This folder contains the visualization results of running our code and a short analysis of our results. We are comparing our results to those in the Mining Causal Topics in Text Data: Iterative Topic Modeling with Time Series Feedback by Kim et al.
The paper experimented with parameter mu which is to weight the word prior distribution by controlling the pseudo-counts. However, as gensim's LDA has effectively blackboxed the method, we instead experiment with the decay parameter as a similar alternative to mu. To test the decay parameter, we run LDA with 30 topics and decay values from (0.5, 1].
The paper found that higher levels of mu (we use the decay parameter provided in gensim's LDA implementation as a similar alternative) were not always associated with higher levels of purity in the topics and infact tend to see a decrease in topic purity. However, we find that the best decay parameter to use would be somewhere around 0.7 in this example. We see that at decay=0.7, 0.8, there seems to be a general increase in purity, while there is a general decrease for decay=0.51, 0.6, 0.9. Purity level for decay=1 seems to be relatively constant.
The paper also tried a number of different topics with mu=1000. We do a similar comparison by running LDA with k=10, 20, 30, 40, and a varying number of topics with the decay parameter set to 1. The paper did see a better increase of purity over the iteration with a varying number of topics and k=40. However, we see that by the end of the 5th iteration, k=10 was consistently much higher than the other k values. Varying the number of topics each iteration did not seem to improve the average purity of the causal topics we found.
We found that most decay parameters did improve the causal confidence in our topics. While there was a slight bump in confidence at iteration 3 with decay=0.51, it immediate return back around 97.75% confidence. Only with decay=0.7, 0.8 was there a signifant increase in the confidence.
We see similar confidence results with different k parameters. Varying the topics each iteration did not seem to improve the confidence, but it did have a better confidence overall for most iterations. There was no number of topics that seemed to have an increasing confidence level.

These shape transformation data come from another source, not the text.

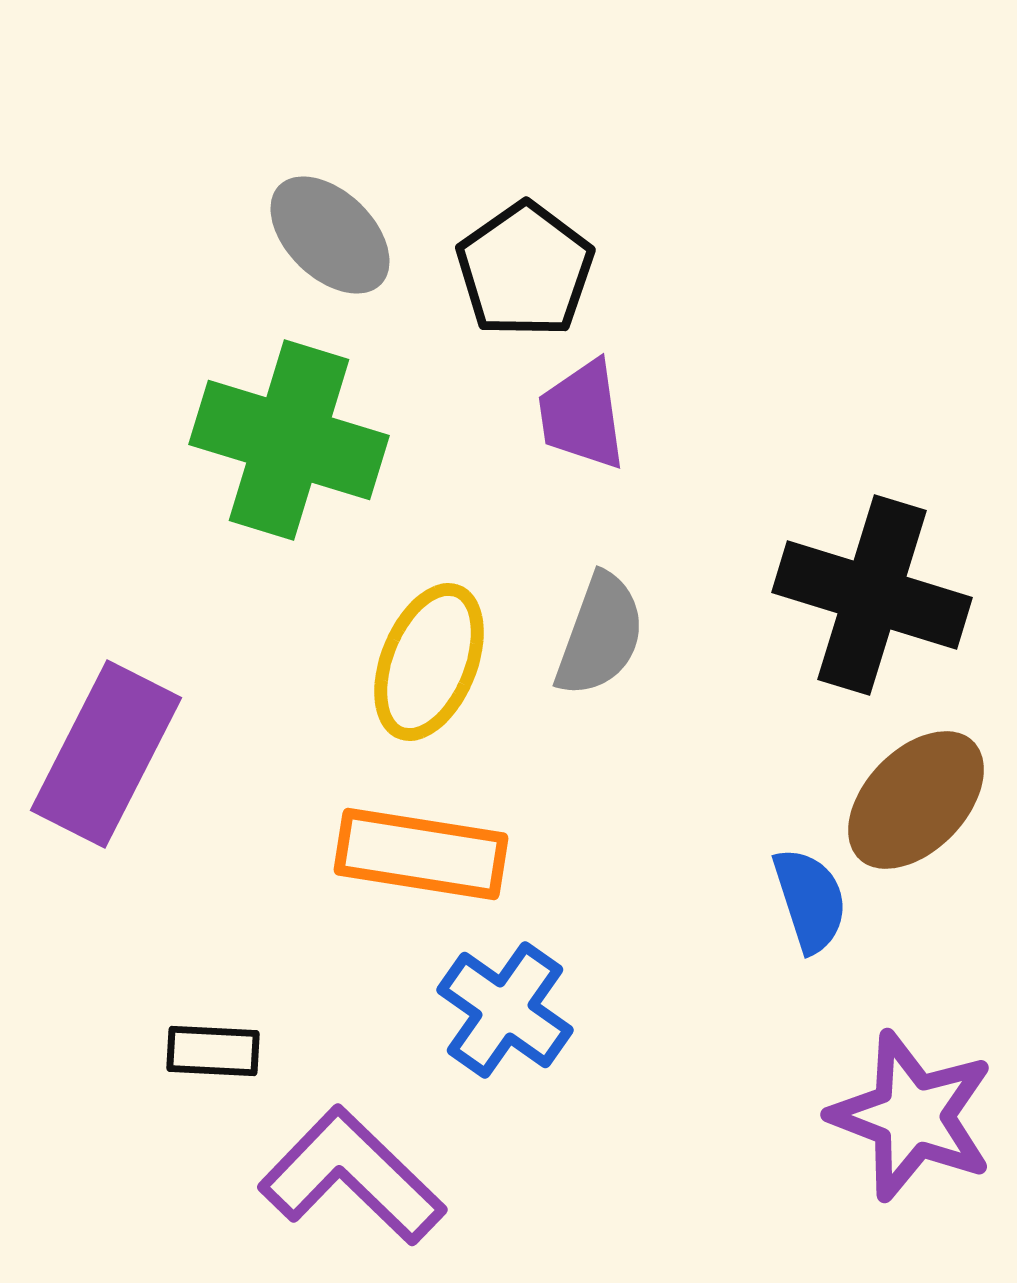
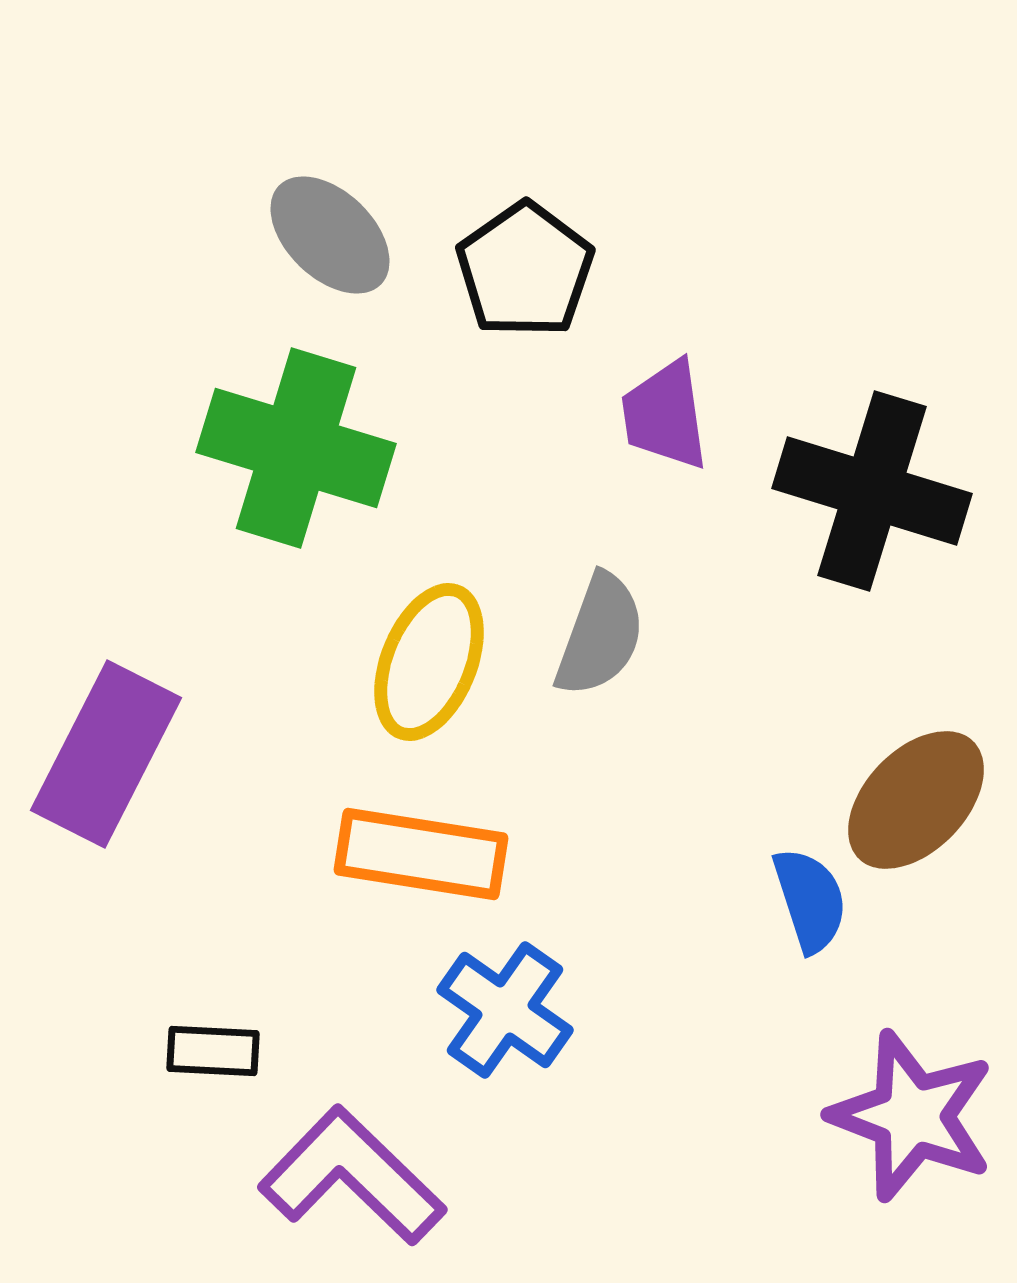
purple trapezoid: moved 83 px right
green cross: moved 7 px right, 8 px down
black cross: moved 104 px up
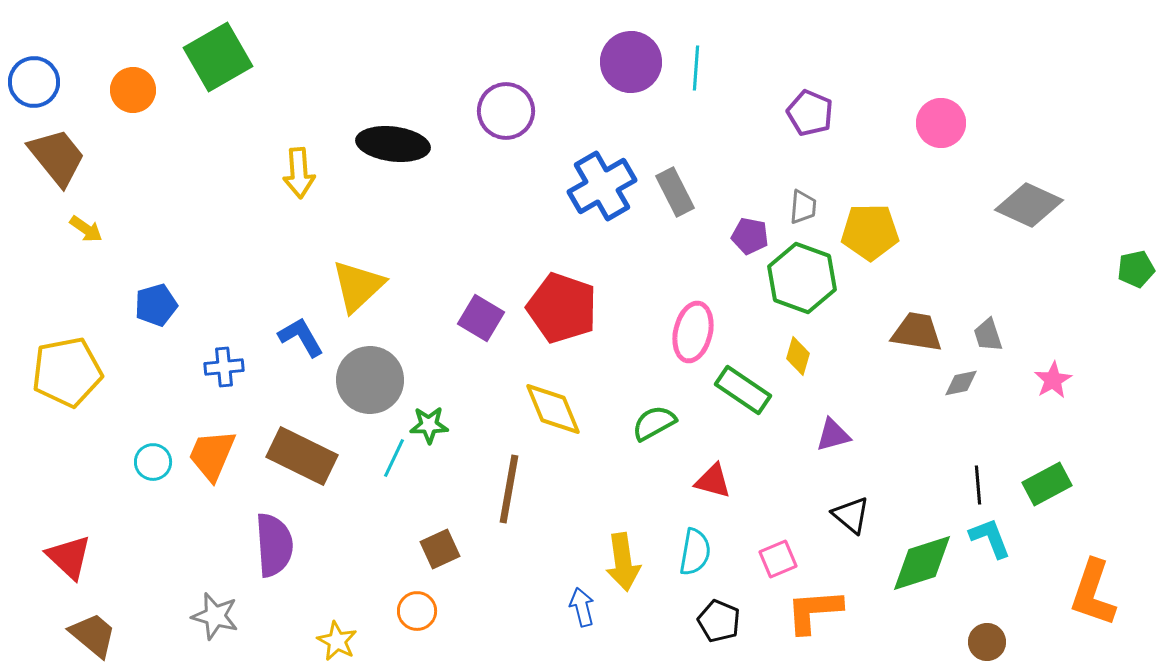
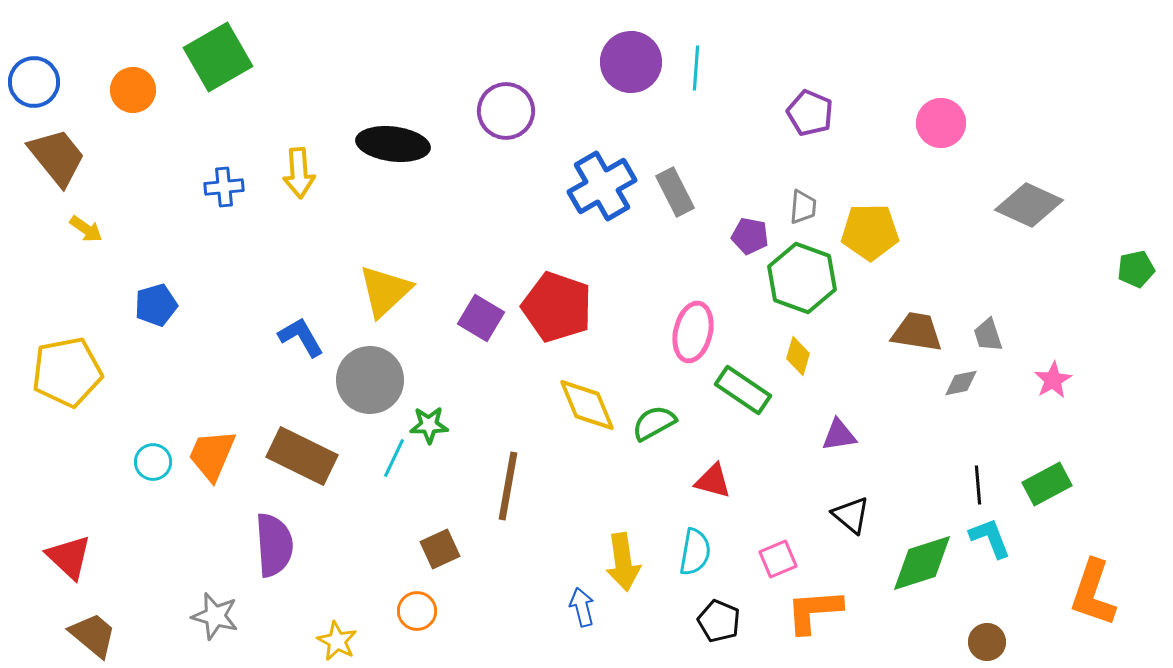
yellow triangle at (358, 286): moved 27 px right, 5 px down
red pentagon at (562, 308): moved 5 px left, 1 px up
blue cross at (224, 367): moved 180 px up
yellow diamond at (553, 409): moved 34 px right, 4 px up
purple triangle at (833, 435): moved 6 px right; rotated 6 degrees clockwise
brown line at (509, 489): moved 1 px left, 3 px up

We can see below that the topics seem to be relevant to presedential elections.
- intervention, humanitarian, trade, theaters, breakup
- identity, rats, jews, spells, security -> Antisemitism
- women, prescription, sullivan, regulatory, standardized -> Medical Care
- surpluses, budget, tax, medicare, russian -> Tax Budget
- mcginn, execution, page, repreive, debate -> Death Penalty
- copied, lieberman, incorrectly, referred, article
- aug, lieberman, drug, abortion, beneficiaries -> Medical Care/Abortion
- powell, opening, institute, enterprise, cuba -> Foreign Diplomacy
- bushnell, candace, sex, city, fox
- tax, plan, trillion, social, surplus -> Tax Budget
We think that the majority of the differences lies in the fact that we are not discounting the word priors exactly like in the paper. The decay parameter represents (the percentage of the previous lambda value that is forgotten when each new document is examined)[https://radimrehurek.com/gensim/models/ldamodel.html]. However the use of mu in the paper is adding a pseudo-word count to the M-iteration in LDA. Essentially, we weight the word prior more at the beginning of generating the model to give words in that topic a better chance of not moving away from that topic, but decrease that weight as the algorithm progresses to allow for more movement of words between topics. On the other hand, decay seems to weight the entire document, and not just the words. We believe that differences in our solution and the one shown in the paper can be attributed to the difference in parameter utilization.
To see the pyLDAVis interactive visualization, go to Github's HTML Preview and copy paste the link to the html file. Note that the size of the bubble does not correspond to a higher probability of the topic appearing, it simply means more words were assigned to it. A good topic model will have less overlapping bubbles which corresponds to more distinct topics.